There are two different types of disability benefits: Social Security Disability Insurance (SSDI) and Supplemental Security Income (SSI). The only qualifying factor these two types of benefits have in common is their purpose, to provide monthly payments to qualifying disabled people who cannot work.
While you may be able to receive both, your dependents can only receive benefits if you have been approved for SSDI benefits, not SSI.
Does My Child Qualify for Benefits?
The Social Security Administration (SSA) will give monthly payments to children of parents who receive SSDI benefits. Many children of low-income parents must work full-time to financially help the family, and as a result, high school is not completed. The money received through child's benefits is given with the intent to provide more financial security to families so that children can finish high school.
To receive benefits, the child must be:
- Under 18 years old; or
- 18-19 years old if still a full-time high school student; or
- Have a disability that occurred before the age of 22.
Benefits are extended to biological children, adopted children, stepchildren, and grandchildren if they are claimed as a dependent of the person receiving SSDI benefits.
How to File for Child's Benefits
The child’s benefits application can be filed online at the Social Security Administration’s website, www.ssa.gov.
The items you need to file are:
- Your birth certificate,
- The child’s birth certificate,
- Your Social Security number, and
- The child’s Social Security number.
If you’re applying to receive benefits for a full-time high school student over the age of 18, you’ll also need to provide proof of enrollment in the school.
How Much Money is My Child Eligible to Receive?
Your child can receive up to half of your disability benefit amount.

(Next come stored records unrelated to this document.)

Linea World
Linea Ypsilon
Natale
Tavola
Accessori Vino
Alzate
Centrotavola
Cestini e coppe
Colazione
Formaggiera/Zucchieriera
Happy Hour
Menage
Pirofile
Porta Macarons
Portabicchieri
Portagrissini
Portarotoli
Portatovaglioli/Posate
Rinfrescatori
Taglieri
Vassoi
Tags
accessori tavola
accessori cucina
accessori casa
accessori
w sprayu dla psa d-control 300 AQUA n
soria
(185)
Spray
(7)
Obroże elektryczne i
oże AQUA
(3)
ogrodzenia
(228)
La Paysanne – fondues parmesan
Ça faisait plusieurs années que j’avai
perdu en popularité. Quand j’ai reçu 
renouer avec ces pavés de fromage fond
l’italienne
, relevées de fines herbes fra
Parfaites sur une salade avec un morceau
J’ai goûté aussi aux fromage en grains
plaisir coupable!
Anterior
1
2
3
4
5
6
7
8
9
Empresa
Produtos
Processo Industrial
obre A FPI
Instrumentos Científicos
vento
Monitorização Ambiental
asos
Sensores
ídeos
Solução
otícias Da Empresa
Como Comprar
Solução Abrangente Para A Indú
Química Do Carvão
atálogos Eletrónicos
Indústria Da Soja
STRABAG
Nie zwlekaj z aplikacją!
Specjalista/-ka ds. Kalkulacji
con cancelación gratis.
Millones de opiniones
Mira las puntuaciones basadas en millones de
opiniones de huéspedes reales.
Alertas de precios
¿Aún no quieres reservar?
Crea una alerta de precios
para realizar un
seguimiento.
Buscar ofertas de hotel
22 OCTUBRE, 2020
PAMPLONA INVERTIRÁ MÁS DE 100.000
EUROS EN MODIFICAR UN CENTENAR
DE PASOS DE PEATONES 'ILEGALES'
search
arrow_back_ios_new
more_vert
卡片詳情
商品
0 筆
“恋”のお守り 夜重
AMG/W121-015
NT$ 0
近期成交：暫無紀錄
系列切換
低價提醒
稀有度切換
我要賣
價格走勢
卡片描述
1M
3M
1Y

Your amount is calculated based on how much money you have contributed to Social Security during your time of employment. If you have more than one dependent, there is a family household limit of 150% to 180% of your full benefit amount. If the benefits surpass the maximum allotted amount, an equal proportion will be taken from each dependent benefit until the total equals the allowed number.
When Do I Need an Attorney?
The SSA is unlikely to deny a qualifying child of receiving SSDI benefits for a parent’s disability. The SSA reports that in 2017, they gave $2.6 billion in benefits each month to 4.2 million children (most recent data published). But, if you are going through the SSDI process for yourself without an attorney, you are more likely to, (1) be denied, (2) not know that your dependents can also receive benefits and not apply for them, creating a stronger financial strain on your family.